Problem
You have some XML data that you want to import into a JMP Data Table.
In this example, I am using the JMP User Community's RSS feed for add-ins found
here. Below is a snippet of the feed.
<rss xmlns:content="http://purl.org/rss/1.0/modules/content/" xmlns:dc="http://purl.org/dc/elements/1.1/" xmlns:rdf="http://www.w3.org/1999/02/22-rdf-syntax-ns#" xmlns:taxo="http://purl.org/rss/1.0/modules/taxonomy/" version="2.0">
<channel>
<title>JMP Add-Ins articles</title>
<link>
https://community.jmp.com/t5/JMP-Add-Ins/tkb-p/add-ins
</link>
<description>JMP Add-Ins articles</description>
<pubDate>Tue, 19 Dec 2017 21:15:06 GMT</pubDate>
<dc:creator>add-ins</dc:creator>
<dc:date>2017-12-19T21:15:06Z</dc:date>
<item>
<title>JMP User Community RSS Viewer Add-In</title>
<link>
https://community.jmp.com/t5/JMP-Add-Ins/JMP-User-Community-RSS-Viewer-Add-In/ta-p/45501
</link>
<description>Description Here
</description>
<pubDate>Wed, 04 Oct 2017 20:56:38 GMT</pubDate>
<guid>
https://community.jmp.com/t5/JMP-Add-Ins/JMP-User-Community-RSS-Viewer-Add-In/ta-p/45501
</guid>
<dc:creator>Justin_Chilton</dc:creator>
<dc:date>2017-10-04T20:56:38Z</dc:date>
</item>
<item> ... </item>
<item> ... </item>
</channel>
</rss>
Solution
Use the Parse XML JSL function to grab the text from the XML structure and insert the data into a JMP data table.
There are three named arguments that you need to understand to use Parse XML(): On Element, Start Tag, and End Tag.
- On Element: defines what to do for a particular tag (using the Start Tag and/or End Tag arguments)
- Start Tag: defines a script to run when the start tag (e.g. "<name>") is reached. Within the Start Tag script, you can access an XML attribute using the XML Attr() function.
- End Tag: defines a script to run when the end tag (e.g. "</name>") is reached. Within the End Tag script, you can access the text of an element (i.e. the text between the start and end tags) using the XML Text() function.
The order of the On Element arguments you include within your Parse XML function does not matter. Think of these arguments as defining what should happen when you encounter each element looking down the document top to bottom.
The Start Tag script should be used when you need to get an XML Attr() from an element and when you need to set or create variables that will be set within the elements child elements (or End Tag). The End Tag script should be used to grab an XML elements text (between the start and end tags). These Start Tag and End Tag scripts are all defined before JMP starts parsing the actual XML string. This is why the order you put them in do not matter, these scripts are referred to when a start or end tag is found when parsing the string.

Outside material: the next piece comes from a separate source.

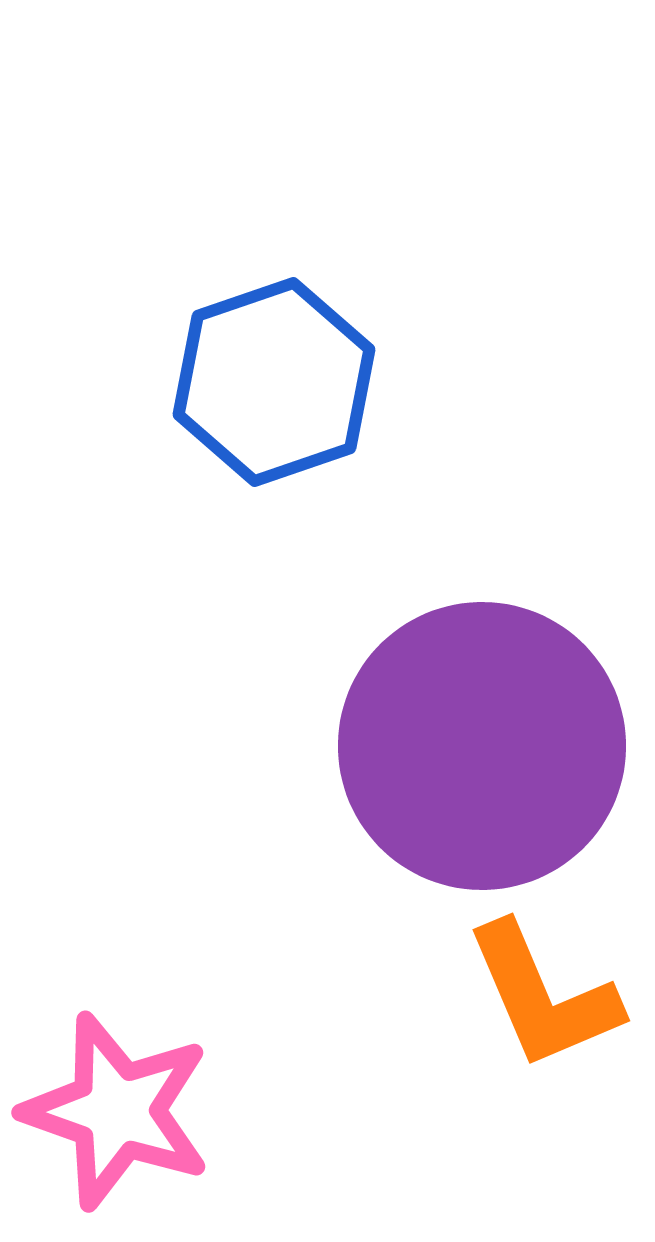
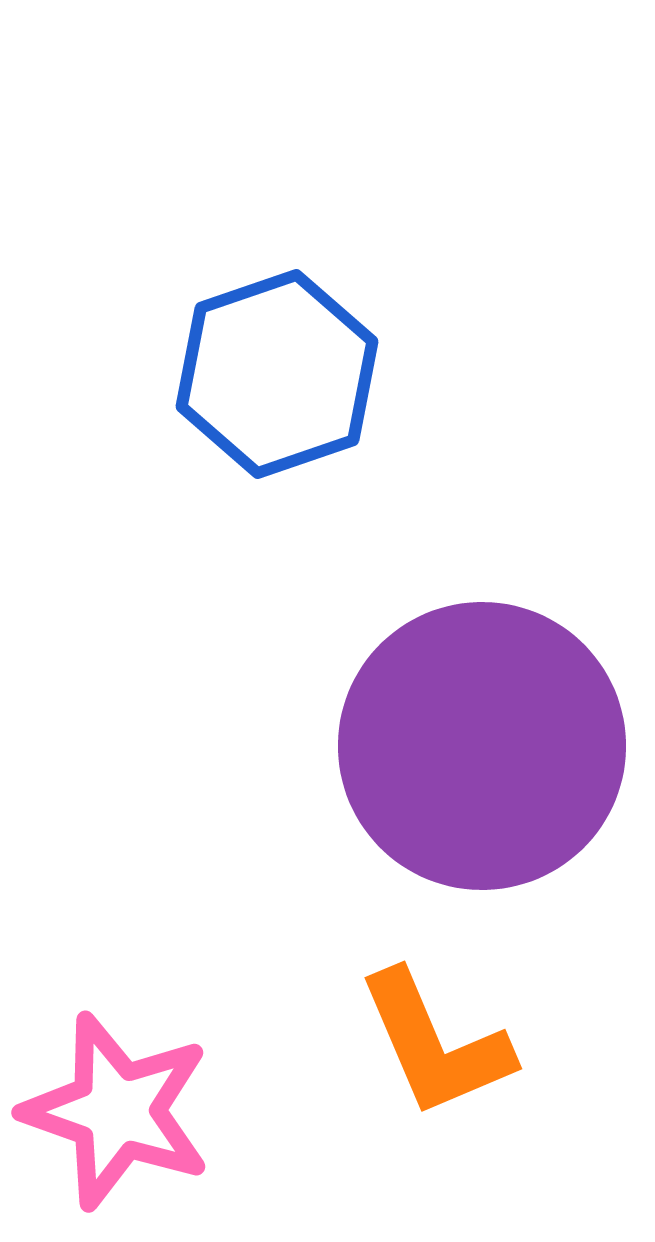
blue hexagon: moved 3 px right, 8 px up
orange L-shape: moved 108 px left, 48 px down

When the Parse XML function reaches an element in the XML string, it checks to see if there is a Start Tag script defined for that element and if there is, it is evaluated. It does this for each child element until it reaches an end tag for an element. When it reaches an end tag, it looks up the End Tag script for that element and evaluates it, if one exists.
rssFeed_str = Load Text File( "https://community.jmp.com/kvoqx44227/rss/board?board.id=add-ins" );
// create the data table. could also do this in the
dt = New Table( "RSS Data",
New Column( "ChannelTitle", "Character" ),
New Column( "ChannelPubDate", "Character" ),
New Column( "ChannelLink", "Character" ),
New Column( "ChannelDescription", "Character" ),
New Column( "Title", "Character" ),
New Column( "Link", "Character" ),
New Column( "Description", "Character" ),
New Column( "PubDate", "Character" ),
New Column( "Creator", "Character" )
);
// boolean value to know if we are in an item tag
inItem = 0;
Parse XML( rssFeed_str,
On Element(
"item",
Start Tag(
// turn on the inItem flag
// this is needed to differentiate between
// tags for the channel and ones for and item
inItem = 1;
// ad a row to the data table
dt << Add Rows( 1 );
// add row data to the data table for the channel
dt:ChannelTitle = channel_title;
dt:ChannelPubDate = channel_pubDate;
dt:ChannelLink = channel_link;
dt:ChannelDescription = channel_description;
),
End Tag(
// reset the inItem flag
inItem = 0;
)
),
on element(
"title",
End Tag(
// since the title tag exists for both the channel and each item,
// we want to preserve the channel title separately from the
// current item's title
// This same logic is used for the remaining elements
If( inItem == 0,
channel_title = XML Text(),
dt:Title = XML Text()
)
)
),
on element(
"link",
End Tag(
If( inItem == 0,
channel_link = XML Text(),
dt:Link = XML Text()
)
)
),
on element(
"description",
End Tag(
If( inItem == 0,
channel_description = XML Text(),
dt:Description = XML Text()
)
)
),
on element(
"pubDate",
End Tag(
If( inItem == 0,
channel_pubDate = XML Text(),
dt:PubDate = XML Text()
)
)
),
on element(
"dc:creator",
End Tag( If( inItem == 1, dt:Creator = XML Text() ) )
)
);
Result:
Discussion
This script is built specifically for this RSS feed, so your script might (and will almost definitely) be very different from the above script. I hope this gives you a good example of how you can utilize JSL variables to make data available for child elements.
See Also
Scripting Guide > Extending JMP > Parsing XML
Depending on what you need, the XML Importer Add-In might do all the work for you (but it does not use Parse XML).